(Records from a dataset)
· · ·

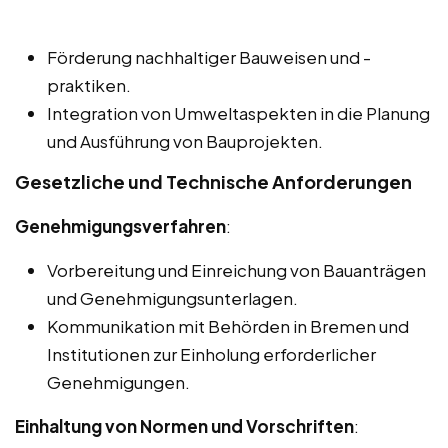
Förderung nachhaltiger Bauweisen und -
praktiken.
Integration von Umweltaspekten in die Planung
und Ausführung von Bauprojekten.
Gesetzliche und Technische Anforderungen
Genehmigungsverfahren
:
Vorbereitung und Einreichung von Bauanträgen
und Genehmigungsunterlagen.
Kommunikation mit Behörden in Bremen und
Institutionen zur Einholung erforderlicher
Genehmigungen.
Einhaltung von Normen und Vorschriften
:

· · ·

WHAT IS EXPECTED.
The answer should consist only of the lines from the one with "Kommunikation mit Behörden in Bremen und" to the final line of the records above, retyped word for word.

OUTPUT OF THE EXERCISE.
Kommunikation mit Behörden in Bremen und
Institutionen zur Einholung erforderlicher
Genehmigungen.
Einhaltung von Normen und Vorschriften
:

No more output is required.